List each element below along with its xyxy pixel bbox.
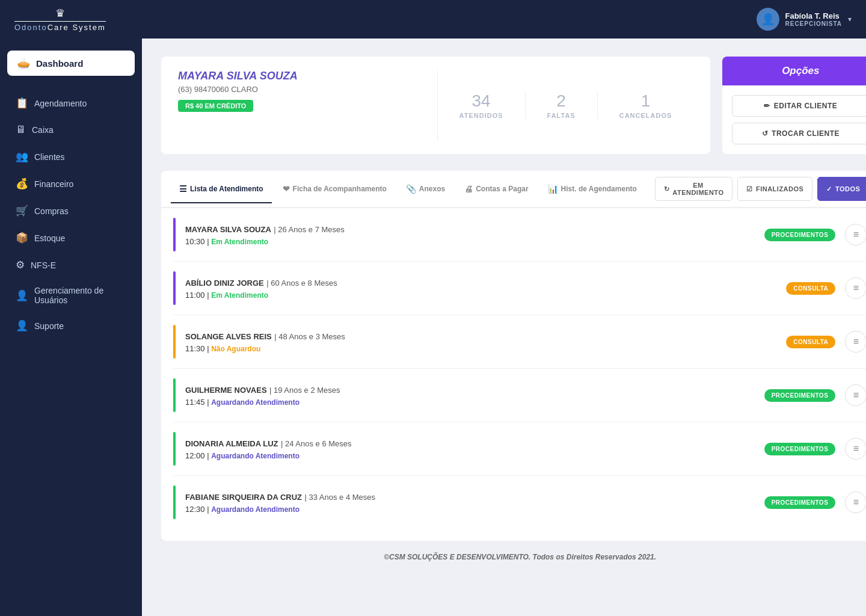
appointment-time: 12:30 | Aguardando Atendimento bbox=[185, 505, 755, 514]
tab-hist-label: Hist. de Agendamento bbox=[561, 185, 637, 193]
stat-faltas: 2 FALTAS bbox=[526, 91, 598, 119]
appointment-menu-button[interactable]: ≡ bbox=[845, 491, 866, 513]
nfse-icon: ⚙ bbox=[16, 259, 25, 271]
status-bar bbox=[173, 378, 176, 412]
caixa-icon: 🖥 bbox=[16, 124, 26, 136]
table-row: MAYARA SILVA SOUZA | 26 Anos e 7 Meses 1… bbox=[173, 208, 866, 262]
type-badge: PROCEDIMENTOS bbox=[764, 443, 836, 455]
appointment-menu-button[interactable]: ≡ bbox=[845, 438, 866, 460]
appointment-name: GUILHERME NOVAES bbox=[185, 386, 267, 395]
tab-lista-label: Lista de Atendimento bbox=[190, 185, 263, 193]
footer: ©CSM SOLUÇÕES E DESENVOLVIMENTO. Todos o… bbox=[161, 541, 866, 573]
tab-contas[interactable]: 🖨 Contas a Pagar bbox=[456, 176, 536, 203]
sidebar-item-agendamento[interactable]: 📋 Agendamento bbox=[7, 90, 135, 116]
appointment-menu-button[interactable]: ≡ bbox=[845, 277, 866, 299]
status-bar bbox=[173, 218, 176, 251]
appointment-name: DIONARIA ALMEIDA LUZ bbox=[185, 439, 278, 448]
agendamento-icon: 📋 bbox=[16, 97, 28, 109]
sidebar-item-clientes[interactable]: 👥 Clientes bbox=[7, 144, 135, 170]
compras-icon: 🛒 bbox=[16, 205, 28, 217]
patient-card: MAYARA SILVA SOUZA (63) 98470060 CLARO R… bbox=[161, 57, 710, 154]
stat-cancelados: 1 CANCELADOS bbox=[598, 91, 694, 119]
check-icon: ✓ bbox=[826, 185, 832, 193]
chevron-down-icon: ▾ bbox=[848, 15, 852, 23]
status-bar bbox=[173, 485, 176, 519]
tabs-bar: ☰ Lista de Atendimento ❤ Ficha de Acompa… bbox=[161, 176, 655, 202]
type-badge: PROCEDIMENTOS bbox=[764, 229, 836, 241]
options-panel: Opções ✏ EDITAR CLIENTE ↺ TROCAR CLIENTE bbox=[722, 57, 866, 154]
appointment-info: FABIANE SIRQUEIRA DA CRUZ | 33 Anos e 4 … bbox=[185, 491, 755, 514]
user-info: Fabíola T. Reis RECEPCIONISTA bbox=[785, 11, 843, 27]
sidebar-item-label: Caixa bbox=[32, 125, 54, 135]
sidebar-item-nfse[interactable]: ⚙ NFS-E bbox=[7, 252, 135, 278]
appointment-menu-button[interactable]: ≡ bbox=[845, 384, 866, 406]
content-area: ☰ Lista de Atendimento ❤ Ficha de Acompa… bbox=[161, 171, 866, 541]
appointment-time: 11:45 | Aguardando Atendimento bbox=[185, 398, 755, 407]
patient-credit: R$ 40 EM CRÉDITO bbox=[178, 100, 253, 112]
switch-client-button[interactable]: ↺ TROCAR CLIENTE bbox=[732, 123, 866, 144]
filter-em-atendimento[interactable]: ↻ EM ATENDIMENTO bbox=[655, 177, 733, 201]
tabs-filter-row: ☰ Lista de Atendimento ❤ Ficha de Acompa… bbox=[161, 171, 866, 208]
appointment-time: 11:30 | Não Aguardou bbox=[185, 344, 776, 353]
appointment-age: | 19 Anos e 2 Meses bbox=[269, 386, 340, 395]
edit-client-button[interactable]: ✏ EDITAR CLIENTE bbox=[732, 95, 866, 117]
table-row: ABÍLIO DINIZ JORGE | 60 Anos e 8 Meses 1… bbox=[173, 262, 866, 315]
type-badge: CONSULTA bbox=[786, 336, 835, 348]
tab-anexos[interactable]: 📎 Anexos bbox=[398, 176, 453, 203]
appointment-info: ABÍLIO DINIZ JORGE | 60 Anos e 8 Meses 1… bbox=[185, 277, 776, 300]
tab-ficha[interactable]: ❤ Ficha de Acompanhamento bbox=[274, 176, 395, 203]
filter-todos[interactable]: ✓ TODOS bbox=[817, 177, 866, 201]
patient-section: MAYARA SILVA SOUZA (63) 98470060 CLARO R… bbox=[161, 57, 866, 154]
sidebar-item-label: Financeiro bbox=[34, 179, 73, 189]
stat-number-faltas: 2 bbox=[547, 91, 576, 111]
appointment-age: | 48 Anos e 3 Meses bbox=[274, 332, 345, 341]
usuarios-icon: 👤 bbox=[16, 289, 28, 302]
switch-icon: ↺ bbox=[762, 129, 769, 138]
footer-text: ©CSM SOLUÇÕES E DESENVOLVIMENTO. Todos o… bbox=[384, 553, 656, 561]
appointment-info: GUILHERME NOVAES | 19 Anos e 2 Meses 11:… bbox=[185, 384, 755, 407]
type-badge: PROCEDIMENTOS bbox=[764, 389, 836, 402]
sidebar-item-caixa[interactable]: 🖥 Caixa bbox=[7, 117, 135, 143]
appointment-name: SOLANGE ALVES REIS bbox=[185, 332, 272, 341]
appointment-age: | 60 Anos e 8 Meses bbox=[266, 279, 337, 288]
status-badge: Em Atendimento bbox=[211, 291, 268, 300]
filter-finalizados[interactable]: ☑ FINALIZADOS bbox=[737, 177, 812, 201]
print-icon: 🖨 bbox=[464, 184, 473, 194]
type-badge: PROCEDIMENTOS bbox=[764, 496, 836, 509]
user-profile[interactable]: 👤 Fabíola T. Reis RECEPCIONISTA ▾ bbox=[757, 8, 852, 31]
appointment-menu-button[interactable]: ≡ bbox=[845, 331, 866, 353]
stat-number-atendidos: 34 bbox=[459, 91, 503, 111]
appointment-info: MAYARA SILVA SOUZA | 26 Anos e 7 Meses 1… bbox=[185, 224, 755, 246]
status-badge: Aguardando Atendimento bbox=[211, 505, 299, 514]
type-badge: CONSULTA bbox=[786, 282, 835, 295]
sidebar-item-financeiro[interactable]: 💰 Financeiro bbox=[7, 171, 135, 197]
filter-finalizados-label: FINALIZADOS bbox=[756, 185, 803, 192]
sidebar-item-estoque[interactable]: 📦 Estoque bbox=[7, 225, 135, 251]
appointment-time: 11:00 | Em Atendimento bbox=[185, 291, 776, 300]
appointment-info: DIONARIA ALMEIDA LUZ | 24 Anos e 6 Meses… bbox=[185, 438, 755, 460]
appointment-age: | 24 Anos e 6 Meses bbox=[281, 439, 352, 448]
filter-em-atendimento-label: EM ATENDIMENTO bbox=[672, 182, 723, 196]
stat-label-cancelados: CANCELADOS bbox=[619, 112, 672, 119]
sidebar-item-dashboard[interactable]: 🥧 Dashboard bbox=[7, 51, 135, 76]
sidebar-item-label: NFS-E bbox=[31, 260, 56, 270]
sidebar-item-label: Suporte bbox=[34, 321, 64, 331]
tab-lista[interactable]: ☰ Lista de Atendimento bbox=[171, 176, 272, 203]
clientes-icon: 👥 bbox=[16, 150, 28, 163]
stat-label-faltas: FALTAS bbox=[547, 112, 576, 119]
appointment-menu-button[interactable]: ≡ bbox=[845, 224, 866, 245]
dashboard-label: Dashboard bbox=[36, 58, 83, 69]
options-body: ✏ EDITAR CLIENTE ↺ TROCAR CLIENTE bbox=[722, 85, 866, 154]
appointment-time: 12:00 | Aguardando Atendimento bbox=[185, 451, 755, 460]
appointment-name: ABÍLIO DINIZ JORGE bbox=[185, 279, 264, 288]
appointment-age: | 33 Anos e 4 Meses bbox=[305, 493, 376, 502]
tab-ficha-label: Ficha de Acompanhamento bbox=[293, 185, 387, 193]
options-title: Opções bbox=[782, 65, 819, 76]
switch-client-label: TROCAR CLIENTE bbox=[772, 129, 840, 138]
tab-hist[interactable]: 📊 Hist. de Agendamento bbox=[539, 176, 645, 203]
sidebar-item-usuarios[interactable]: 👤 Gerenciamento de Usuários bbox=[7, 279, 135, 312]
sidebar-item-suporte[interactable]: 👤 Suporte bbox=[7, 313, 135, 339]
table-row: SOLANGE ALVES REIS | 48 Anos e 3 Meses 1… bbox=[173, 315, 866, 369]
financeiro-icon: 💰 bbox=[16, 177, 28, 190]
sidebar-item-compras[interactable]: 🛒 Compras bbox=[7, 198, 135, 224]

★ ★ ★

▶ _GOAL OF THE EXERCISE_
Please copy out each line of the material that holds the string "faltas".

▶ _TASK RESULT_
stat-faltas: 2 FALTAS bbox=[526, 91, 598, 119]
stat-number-faltas: 2 bbox=[547, 91, 576, 111]
stat-label-faltas: FALTAS bbox=[547, 112, 576, 119]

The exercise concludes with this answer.